Dedication ceremonies for invited guests will take place at the building in the morning. A free public lecture by O’Connor is tentatively scheduled for 2:30 p.m. in Alumni Memorial Building’s Cox Auditorium. The Baker Center building will be open to the public from 4 p.m. to 6 p.m. following the lecture, and will host a public open house from 1 p.m. to 3 p.m. on Saturday, Nov. 1.
The first woman to serve on the Supreme Court, O’Connor was nominated by President Ronald Reagan and took her seat on Sept. 25, 1981. She was sometimes a swing vote due to her case-by-case approach and her somewhat moderate political views. She retired from the court on Jan. 31, 2006.
O’Connor, 78, was born in El Paso, Texas. She received her bachelor’s degree and law degree from Stanford University.
She served as deputy county attorney of San Mateo County, Calif., and worked as a civilian attorney in Frankfurt, Germany. She practiced law in Maryvale, Ariz., and served as assistant attorney general of Arizona. She was appointed to the Arizona state Senate in 1969 and was subsequently re-elected to two two-year terms.

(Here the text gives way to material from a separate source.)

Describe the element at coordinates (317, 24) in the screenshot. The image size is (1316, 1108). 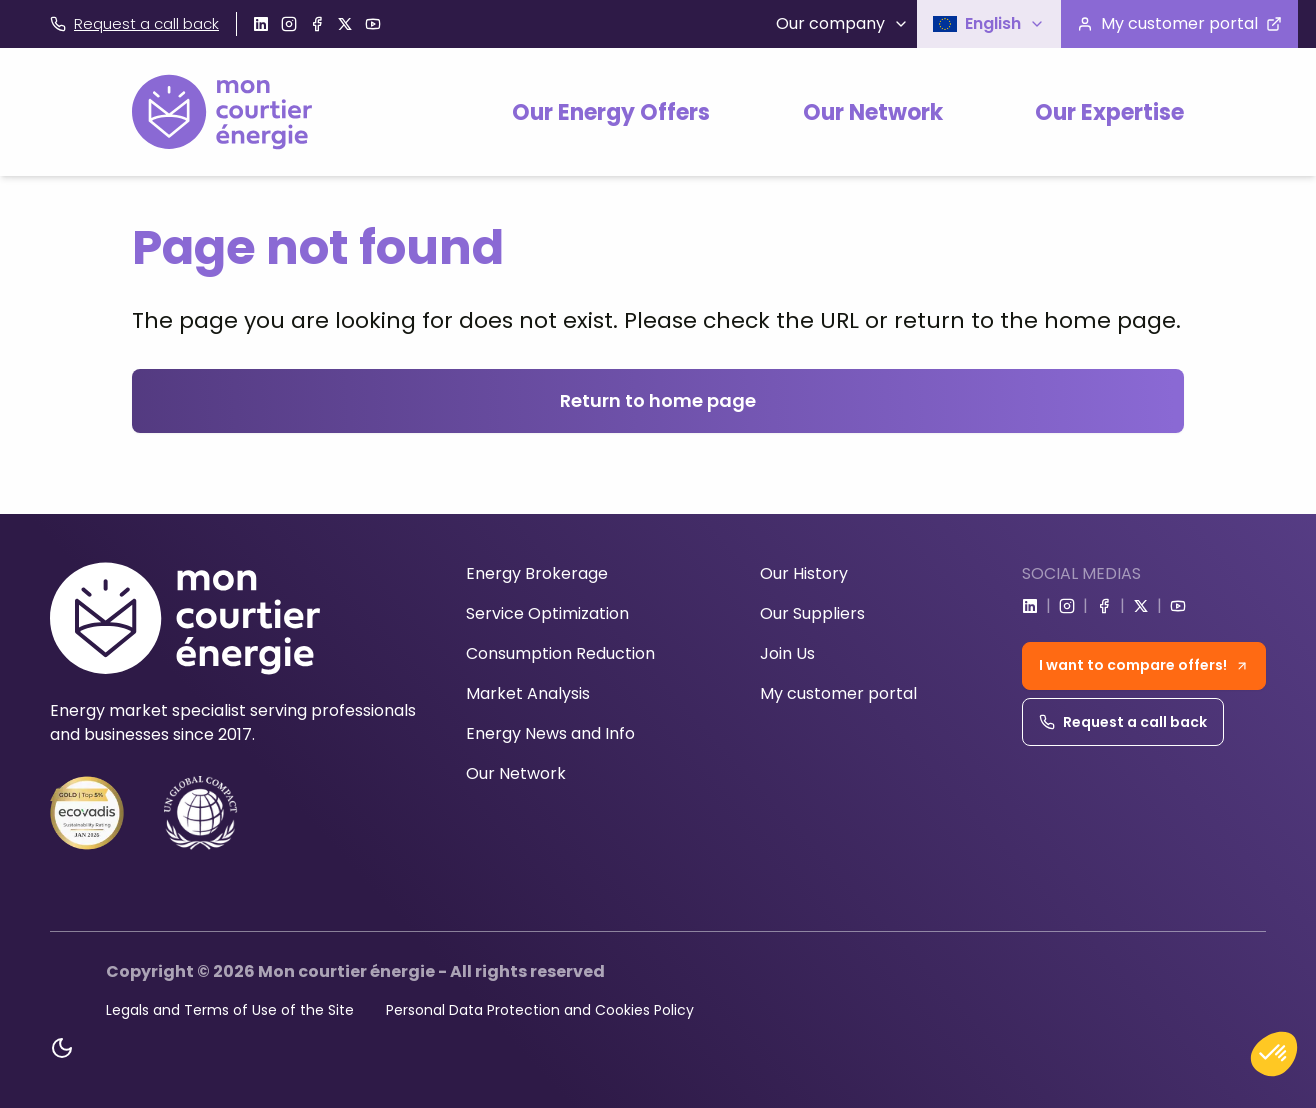
I see `[Go to facebook]` at that location.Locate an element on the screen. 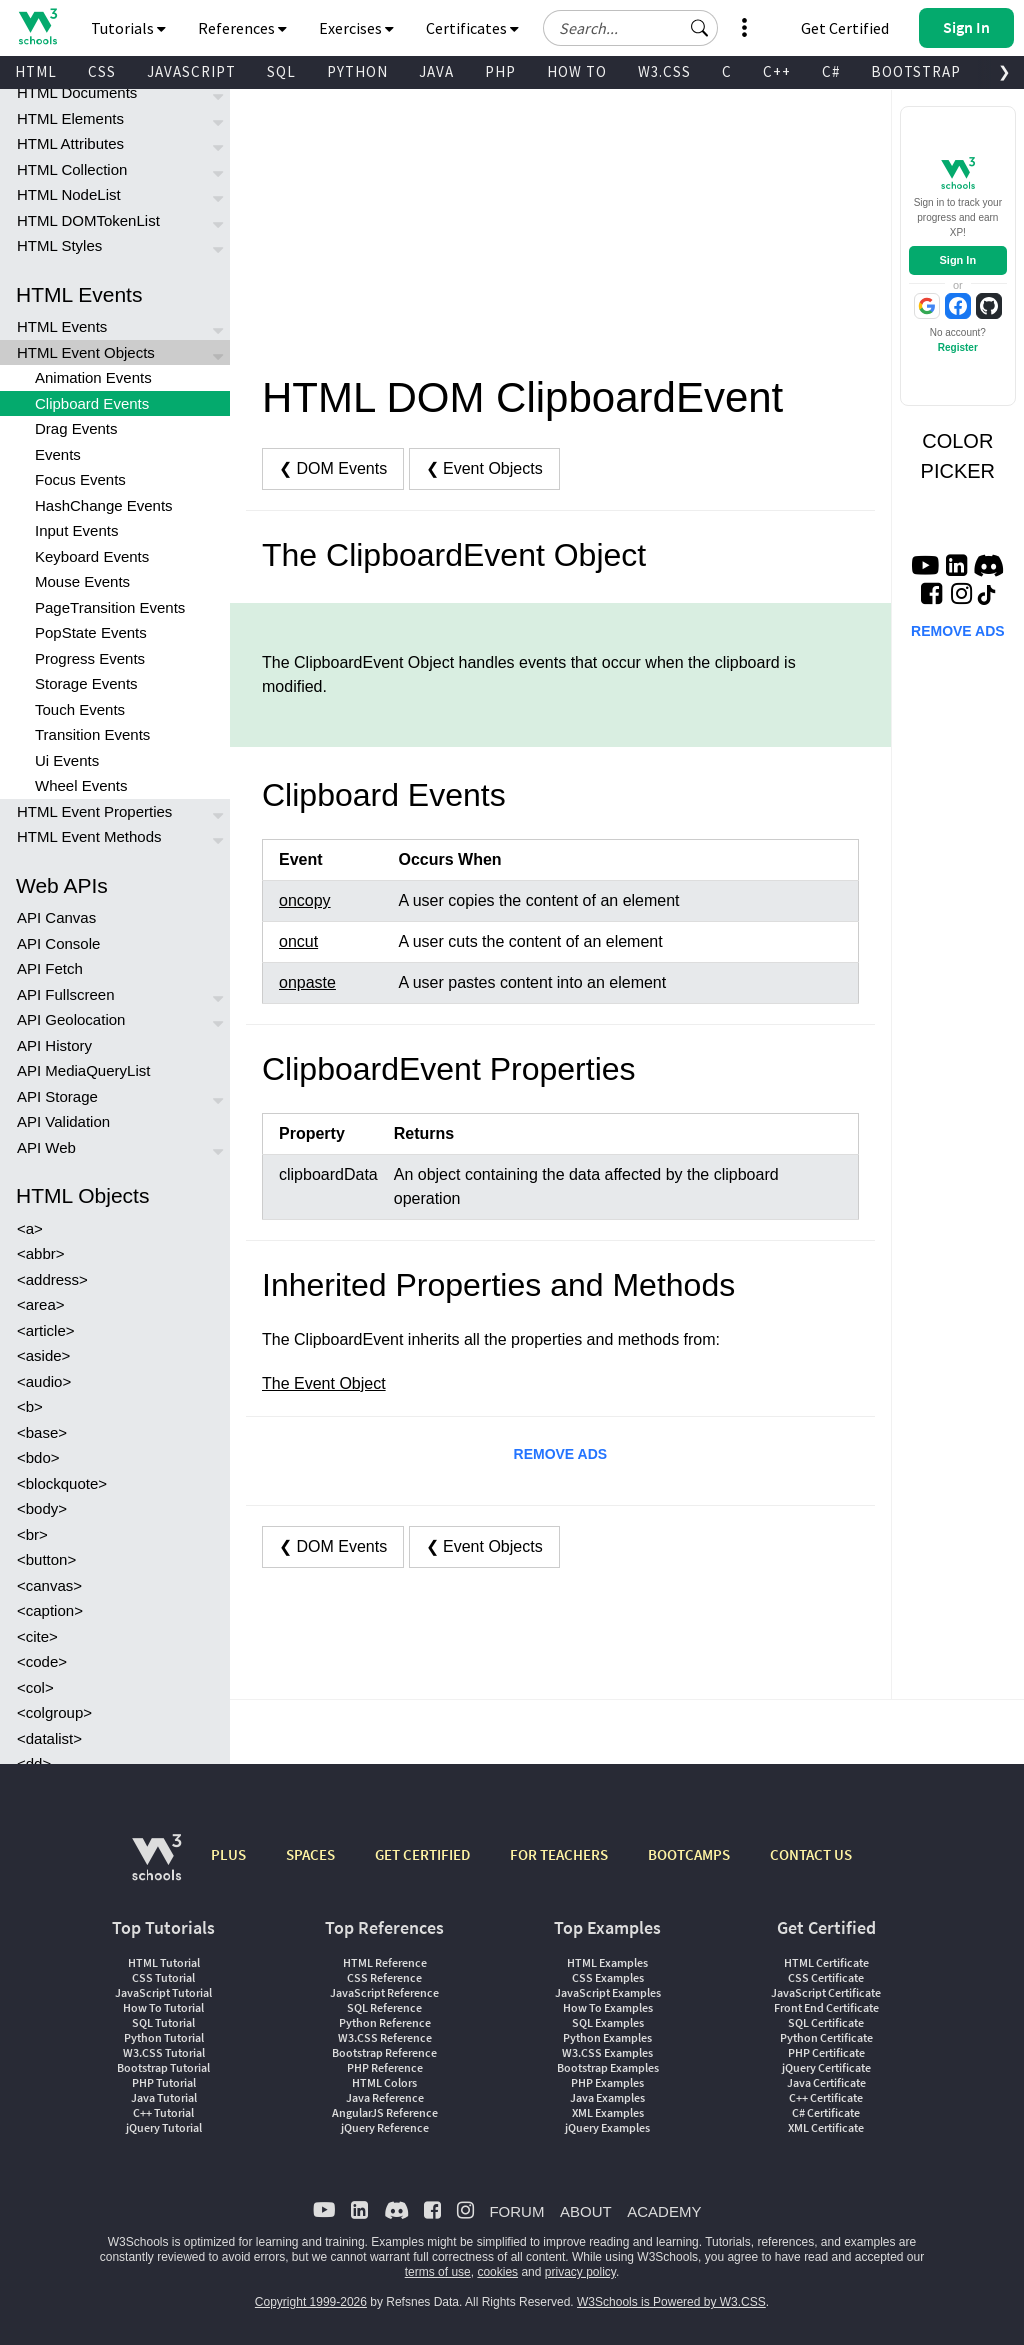 Image resolution: width=1024 pixels, height=2345 pixels. Storage Events is located at coordinates (86, 683).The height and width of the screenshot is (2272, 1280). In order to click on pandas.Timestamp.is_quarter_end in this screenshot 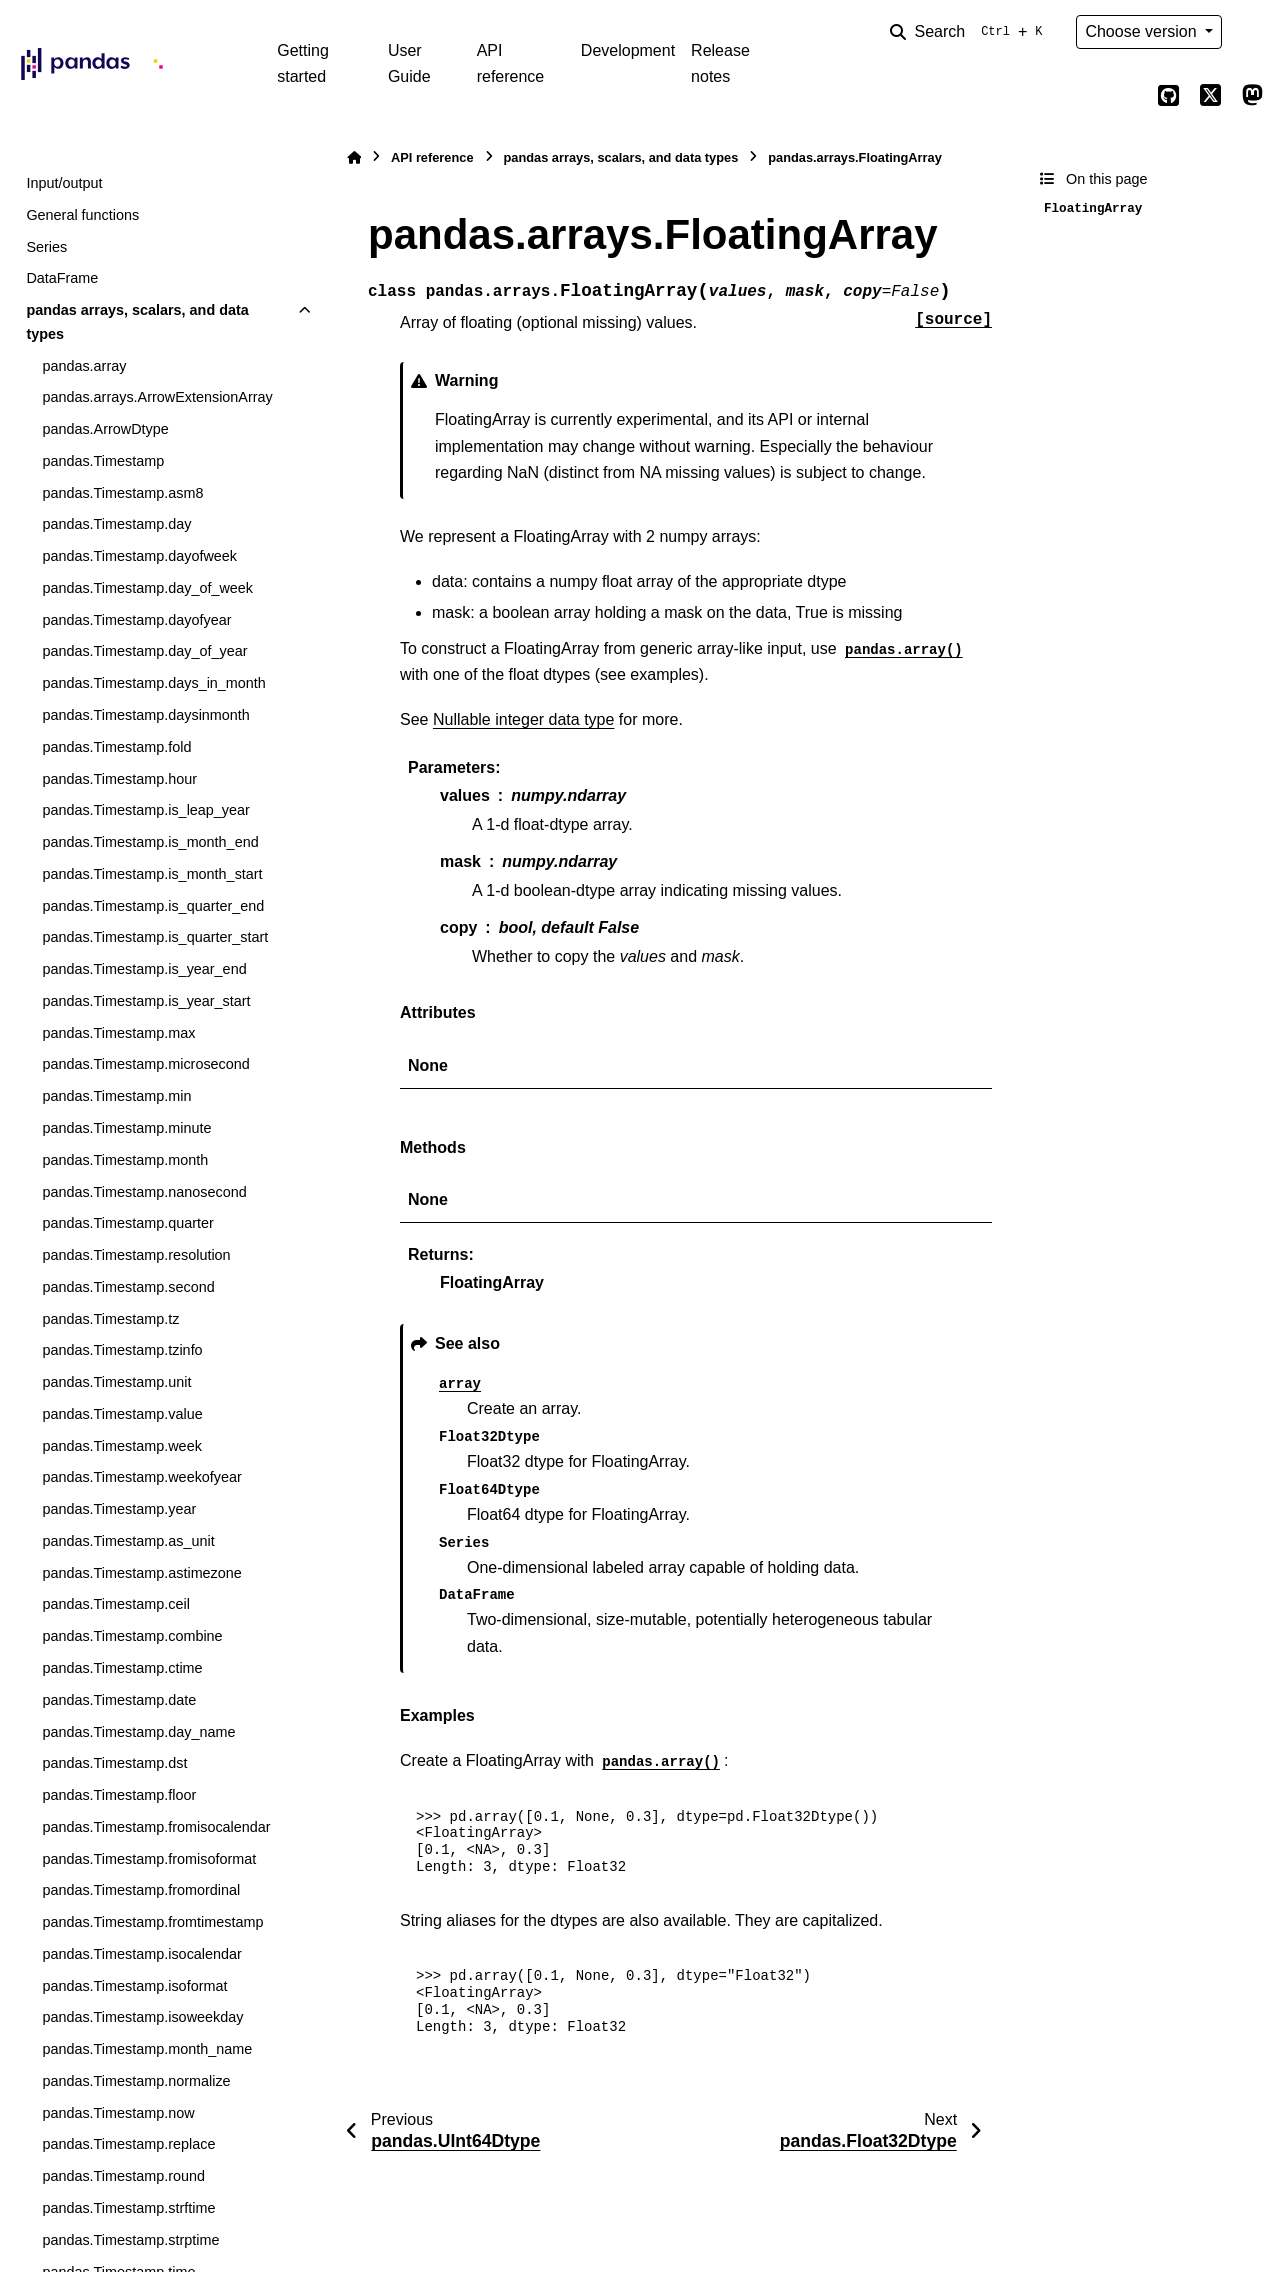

In 1975 she was elected judge of the Maricopa County Superior Court and served until 1979, when she was appointed to the Arizona Court of Appeals.
O’Connor and her husband, John Jay O’Connor III, have three sons.
The Baker Center, which had been housed in Hoskins Library, opened in 2003 with the goal of becoming one of the nation’s leading institutions integrating archives, research and outreach in the service of public policy and public affairs.
A ceremonial groundbreaking for the center’s new $17 million, 53,000-square-foot facility at 1640 Cumberland Ave. was held in November 2005, and construction began shortly thereafter.
The new facility includes a museum that tells the story of how government works using Sen. Baker’s life as a backdrop. The museum also explores modern Tennessee politics and engages students and adults in interactive civic exhibits.
The building houses the Modern Political Archives, which hold more than 100 collections of political papers from prominent Tennessee leaders including U.S. Sens. Howard H. Baker Jr., Fred Thompson and Estes Kefauver, former Knoxville Mayor and Polish Ambassador Victor Ashe, and former Tennessee Supreme Court Justice Riley Anderson.
The center has a 200-seat auditorium for programs, as well as classrooms with break-out rooms for instruction and conferences.
"The building will showcase and enhance the Baker Center’s work, making it an even greater asset to our university and our community. It will provide an elegant, state-of-the-art venue for public programming. And, in the museum, students will be able to see for themselves how government works and the important part citizens must play in order to maintain and help democracy thrive," Baker Center Executive Director Alan Lowe said.
A $100,000 state Community Enhancement Grant helped with last-minute enhancements to the new building’s museum and civic education programs.
"The grant allowed us to purchase laptop computers for the classrooms, contract with teachers to produce lesson plans and purchase an interactive display that will allow visitors to give part of a famous speech," Lowe said.
This and other high-tech displays will introduce visitors to public service and civic engagement opportunities.
"Interactive and audiovisual elements tend to stick in a visitor’s mind and will definitely make an impression on young people. And since the youth of our community are our future, it is critical they learn how our government works and the importance of being civically engaged," Lowe said.
The museum also includes some special quiz displays geared toward youth.
In addition, the Baker Center is working with K-12 teachers to create lesson plans and unique activities that complement the museum exhibit and meet Tennessee education standards. The materials and lesson plans will focus on Tennessee political history, with an emphasis on the 20th and 21st centuries; modern Tennessee political leaders; the United States Congress; the White House; the judiciary; foreign relations and diplomacy; the role of the press; founding principles of our republic; a selection of public policy issues, such as energy policy; and the importance of public service and civic engagement.
The Baker Center is a nonpartisan center that develops educational programs and promotes civic engagement and research to further the public’s understanding and knowledge of our system of governance, critical public policy issues and the importance of public service. The center embodies a genuine respect for differing points of view, and it serves as a forum for discussion, debate, education and research.